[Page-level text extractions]
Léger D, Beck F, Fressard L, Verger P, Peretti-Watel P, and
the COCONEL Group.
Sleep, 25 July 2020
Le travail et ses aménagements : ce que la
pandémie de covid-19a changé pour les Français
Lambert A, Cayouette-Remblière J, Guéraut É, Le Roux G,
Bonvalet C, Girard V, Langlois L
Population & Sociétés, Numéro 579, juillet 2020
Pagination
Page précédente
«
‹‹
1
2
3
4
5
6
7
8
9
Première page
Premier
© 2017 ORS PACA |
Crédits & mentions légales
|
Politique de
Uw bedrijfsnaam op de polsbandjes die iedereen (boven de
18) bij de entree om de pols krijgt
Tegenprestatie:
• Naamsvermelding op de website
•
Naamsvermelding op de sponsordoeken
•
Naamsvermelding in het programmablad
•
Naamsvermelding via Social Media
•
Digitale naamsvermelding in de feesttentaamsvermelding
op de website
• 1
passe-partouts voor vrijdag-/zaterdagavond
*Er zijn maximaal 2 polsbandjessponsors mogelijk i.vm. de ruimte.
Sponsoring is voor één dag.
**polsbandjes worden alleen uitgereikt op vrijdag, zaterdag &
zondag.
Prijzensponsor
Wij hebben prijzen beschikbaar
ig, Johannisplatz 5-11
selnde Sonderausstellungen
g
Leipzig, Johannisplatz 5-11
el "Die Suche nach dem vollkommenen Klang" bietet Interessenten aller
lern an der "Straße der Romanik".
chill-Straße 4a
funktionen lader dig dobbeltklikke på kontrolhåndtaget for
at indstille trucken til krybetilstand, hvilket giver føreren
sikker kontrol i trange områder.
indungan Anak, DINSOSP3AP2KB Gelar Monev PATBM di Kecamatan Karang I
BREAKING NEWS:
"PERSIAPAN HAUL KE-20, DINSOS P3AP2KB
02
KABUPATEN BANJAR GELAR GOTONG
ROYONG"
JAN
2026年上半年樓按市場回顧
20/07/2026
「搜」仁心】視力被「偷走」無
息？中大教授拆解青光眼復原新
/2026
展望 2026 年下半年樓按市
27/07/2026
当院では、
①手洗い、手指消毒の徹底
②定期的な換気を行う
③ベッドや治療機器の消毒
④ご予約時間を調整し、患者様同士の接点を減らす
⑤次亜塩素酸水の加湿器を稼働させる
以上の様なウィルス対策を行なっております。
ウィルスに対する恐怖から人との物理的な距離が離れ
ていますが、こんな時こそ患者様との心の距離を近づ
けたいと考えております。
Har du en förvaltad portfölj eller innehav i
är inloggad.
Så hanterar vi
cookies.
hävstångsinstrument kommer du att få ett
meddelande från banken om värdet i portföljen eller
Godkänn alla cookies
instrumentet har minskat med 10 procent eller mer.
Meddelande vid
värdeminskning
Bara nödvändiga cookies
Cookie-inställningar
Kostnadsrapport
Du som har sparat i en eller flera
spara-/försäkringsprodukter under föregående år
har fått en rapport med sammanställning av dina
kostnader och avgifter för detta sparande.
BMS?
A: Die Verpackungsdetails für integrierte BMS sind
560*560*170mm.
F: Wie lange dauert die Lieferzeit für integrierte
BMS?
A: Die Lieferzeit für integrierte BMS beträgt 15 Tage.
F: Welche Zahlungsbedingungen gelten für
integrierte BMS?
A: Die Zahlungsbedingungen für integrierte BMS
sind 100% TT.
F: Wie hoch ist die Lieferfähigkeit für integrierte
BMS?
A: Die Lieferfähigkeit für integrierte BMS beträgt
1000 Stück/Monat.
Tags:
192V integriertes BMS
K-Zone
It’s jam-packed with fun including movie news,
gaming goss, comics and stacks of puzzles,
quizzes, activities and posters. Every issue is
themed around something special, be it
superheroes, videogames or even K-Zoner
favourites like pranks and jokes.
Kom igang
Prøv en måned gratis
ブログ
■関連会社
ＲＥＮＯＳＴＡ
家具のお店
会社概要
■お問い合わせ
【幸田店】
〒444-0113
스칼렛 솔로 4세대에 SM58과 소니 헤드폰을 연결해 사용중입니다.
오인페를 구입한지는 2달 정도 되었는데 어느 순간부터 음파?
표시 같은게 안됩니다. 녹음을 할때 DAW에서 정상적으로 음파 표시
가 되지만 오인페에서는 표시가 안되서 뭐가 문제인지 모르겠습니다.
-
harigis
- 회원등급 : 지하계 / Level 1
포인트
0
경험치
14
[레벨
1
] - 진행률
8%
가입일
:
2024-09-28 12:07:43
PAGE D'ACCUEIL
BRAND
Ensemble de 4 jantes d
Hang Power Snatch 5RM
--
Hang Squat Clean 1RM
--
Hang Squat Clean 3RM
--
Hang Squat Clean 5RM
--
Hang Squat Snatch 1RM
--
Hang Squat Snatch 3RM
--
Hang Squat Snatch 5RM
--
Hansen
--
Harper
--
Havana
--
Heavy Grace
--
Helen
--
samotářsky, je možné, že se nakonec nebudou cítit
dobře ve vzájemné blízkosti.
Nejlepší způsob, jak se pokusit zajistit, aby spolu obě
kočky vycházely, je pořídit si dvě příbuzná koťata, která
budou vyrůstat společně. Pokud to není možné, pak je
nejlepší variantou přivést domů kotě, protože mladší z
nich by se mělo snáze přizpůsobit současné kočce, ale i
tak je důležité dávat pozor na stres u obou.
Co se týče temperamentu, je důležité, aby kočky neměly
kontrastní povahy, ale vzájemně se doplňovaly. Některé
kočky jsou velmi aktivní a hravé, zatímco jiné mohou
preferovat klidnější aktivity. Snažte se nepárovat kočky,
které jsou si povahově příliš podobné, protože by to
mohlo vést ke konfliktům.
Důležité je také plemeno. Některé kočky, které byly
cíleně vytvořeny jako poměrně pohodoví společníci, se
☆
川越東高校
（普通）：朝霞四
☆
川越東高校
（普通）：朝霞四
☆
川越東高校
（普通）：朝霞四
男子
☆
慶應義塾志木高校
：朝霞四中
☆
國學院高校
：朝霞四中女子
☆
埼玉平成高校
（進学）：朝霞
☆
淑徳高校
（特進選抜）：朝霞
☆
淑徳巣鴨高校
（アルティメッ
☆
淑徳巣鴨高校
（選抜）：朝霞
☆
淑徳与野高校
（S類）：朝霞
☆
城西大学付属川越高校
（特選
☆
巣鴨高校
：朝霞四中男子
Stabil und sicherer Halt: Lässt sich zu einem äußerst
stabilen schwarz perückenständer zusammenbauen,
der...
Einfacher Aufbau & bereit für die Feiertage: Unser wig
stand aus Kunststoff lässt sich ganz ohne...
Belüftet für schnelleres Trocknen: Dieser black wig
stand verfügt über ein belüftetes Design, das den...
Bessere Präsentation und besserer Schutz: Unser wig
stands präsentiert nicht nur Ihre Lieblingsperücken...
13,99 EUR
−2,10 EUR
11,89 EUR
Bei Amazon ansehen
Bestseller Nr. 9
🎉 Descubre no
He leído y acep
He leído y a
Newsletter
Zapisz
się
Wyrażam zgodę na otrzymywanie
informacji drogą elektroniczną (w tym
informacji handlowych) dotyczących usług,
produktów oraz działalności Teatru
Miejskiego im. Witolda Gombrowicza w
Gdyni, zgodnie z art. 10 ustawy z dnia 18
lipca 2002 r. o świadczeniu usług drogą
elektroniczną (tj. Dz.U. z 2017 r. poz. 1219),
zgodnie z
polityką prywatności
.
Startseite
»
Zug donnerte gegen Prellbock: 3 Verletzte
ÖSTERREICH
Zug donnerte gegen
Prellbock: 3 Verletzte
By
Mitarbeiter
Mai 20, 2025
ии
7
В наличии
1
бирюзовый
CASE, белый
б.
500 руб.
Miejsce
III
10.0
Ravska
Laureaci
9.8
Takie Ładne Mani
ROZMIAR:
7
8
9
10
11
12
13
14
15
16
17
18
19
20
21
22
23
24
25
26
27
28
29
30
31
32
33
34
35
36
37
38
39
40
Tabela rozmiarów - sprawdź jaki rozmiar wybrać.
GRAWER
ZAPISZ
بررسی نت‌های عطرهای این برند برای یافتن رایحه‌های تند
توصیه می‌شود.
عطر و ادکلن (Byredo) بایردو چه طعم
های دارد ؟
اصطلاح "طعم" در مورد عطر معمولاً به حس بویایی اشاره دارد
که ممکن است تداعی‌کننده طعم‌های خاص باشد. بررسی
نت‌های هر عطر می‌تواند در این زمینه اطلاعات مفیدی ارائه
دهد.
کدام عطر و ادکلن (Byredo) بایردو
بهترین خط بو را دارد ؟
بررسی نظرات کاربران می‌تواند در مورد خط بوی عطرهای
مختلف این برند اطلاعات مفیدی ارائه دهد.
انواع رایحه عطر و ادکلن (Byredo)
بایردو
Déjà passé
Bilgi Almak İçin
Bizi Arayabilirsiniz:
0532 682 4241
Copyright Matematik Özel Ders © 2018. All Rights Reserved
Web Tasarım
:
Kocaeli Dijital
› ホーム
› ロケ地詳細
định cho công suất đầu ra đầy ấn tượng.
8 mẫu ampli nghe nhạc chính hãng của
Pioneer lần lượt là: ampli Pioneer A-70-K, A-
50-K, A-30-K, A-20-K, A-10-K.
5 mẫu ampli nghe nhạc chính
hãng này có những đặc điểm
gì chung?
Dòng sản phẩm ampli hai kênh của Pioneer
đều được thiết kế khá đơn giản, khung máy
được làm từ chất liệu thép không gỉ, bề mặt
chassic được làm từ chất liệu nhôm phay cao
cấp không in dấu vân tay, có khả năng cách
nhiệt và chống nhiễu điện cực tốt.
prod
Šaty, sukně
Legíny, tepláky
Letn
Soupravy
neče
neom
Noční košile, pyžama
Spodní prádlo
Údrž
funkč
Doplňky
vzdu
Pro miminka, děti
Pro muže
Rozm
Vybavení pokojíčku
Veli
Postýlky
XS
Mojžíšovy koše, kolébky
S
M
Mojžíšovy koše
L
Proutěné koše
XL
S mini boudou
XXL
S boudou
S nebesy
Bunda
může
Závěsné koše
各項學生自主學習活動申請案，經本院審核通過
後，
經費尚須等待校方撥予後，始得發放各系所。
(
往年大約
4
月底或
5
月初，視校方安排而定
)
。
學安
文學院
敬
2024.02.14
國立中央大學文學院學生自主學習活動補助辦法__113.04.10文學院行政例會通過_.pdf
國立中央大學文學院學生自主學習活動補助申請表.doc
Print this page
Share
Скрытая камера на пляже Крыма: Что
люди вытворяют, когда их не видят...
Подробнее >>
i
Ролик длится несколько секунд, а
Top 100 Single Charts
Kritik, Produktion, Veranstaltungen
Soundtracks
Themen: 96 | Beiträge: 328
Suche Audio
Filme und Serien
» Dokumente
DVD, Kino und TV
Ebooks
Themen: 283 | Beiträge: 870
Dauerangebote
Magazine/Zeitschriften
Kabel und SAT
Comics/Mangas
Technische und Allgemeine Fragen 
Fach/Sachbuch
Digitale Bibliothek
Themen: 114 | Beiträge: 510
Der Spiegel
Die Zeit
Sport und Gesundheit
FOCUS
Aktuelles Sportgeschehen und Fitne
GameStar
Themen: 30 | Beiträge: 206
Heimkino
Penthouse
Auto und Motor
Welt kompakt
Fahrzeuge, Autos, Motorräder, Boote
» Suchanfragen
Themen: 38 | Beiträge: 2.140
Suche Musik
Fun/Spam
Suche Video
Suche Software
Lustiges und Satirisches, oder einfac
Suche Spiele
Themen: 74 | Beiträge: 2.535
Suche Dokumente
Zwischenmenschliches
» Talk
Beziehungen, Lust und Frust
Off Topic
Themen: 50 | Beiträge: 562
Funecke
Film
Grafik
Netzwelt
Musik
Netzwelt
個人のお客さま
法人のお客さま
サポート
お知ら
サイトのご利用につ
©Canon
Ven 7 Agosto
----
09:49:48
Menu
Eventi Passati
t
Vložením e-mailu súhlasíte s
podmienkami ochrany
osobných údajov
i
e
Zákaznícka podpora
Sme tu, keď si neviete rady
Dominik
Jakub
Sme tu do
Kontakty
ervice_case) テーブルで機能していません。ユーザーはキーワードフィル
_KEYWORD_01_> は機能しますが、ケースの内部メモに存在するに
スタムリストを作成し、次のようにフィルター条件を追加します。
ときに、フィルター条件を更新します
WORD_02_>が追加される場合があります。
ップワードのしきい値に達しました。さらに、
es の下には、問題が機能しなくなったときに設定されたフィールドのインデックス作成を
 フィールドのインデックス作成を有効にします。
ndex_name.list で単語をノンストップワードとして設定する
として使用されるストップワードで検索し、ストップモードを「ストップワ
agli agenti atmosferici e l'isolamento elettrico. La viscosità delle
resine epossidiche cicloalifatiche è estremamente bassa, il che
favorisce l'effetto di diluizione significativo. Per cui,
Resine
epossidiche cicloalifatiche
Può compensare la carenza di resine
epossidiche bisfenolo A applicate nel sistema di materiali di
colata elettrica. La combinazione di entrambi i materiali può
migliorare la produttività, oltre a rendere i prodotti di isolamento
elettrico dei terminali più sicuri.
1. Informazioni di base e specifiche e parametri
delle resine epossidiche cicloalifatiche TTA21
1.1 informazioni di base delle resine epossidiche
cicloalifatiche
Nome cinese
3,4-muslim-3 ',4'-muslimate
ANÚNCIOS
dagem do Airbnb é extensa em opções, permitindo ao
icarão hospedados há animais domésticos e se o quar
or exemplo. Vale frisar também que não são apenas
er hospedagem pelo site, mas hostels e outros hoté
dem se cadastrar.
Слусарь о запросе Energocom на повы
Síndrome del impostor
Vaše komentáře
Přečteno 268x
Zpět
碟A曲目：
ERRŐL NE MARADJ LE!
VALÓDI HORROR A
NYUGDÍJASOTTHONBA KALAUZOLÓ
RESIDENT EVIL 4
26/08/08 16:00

What to produce:
Work out how many lines in the records above hold the string "informacji", then give only that count.

Problem solution:
2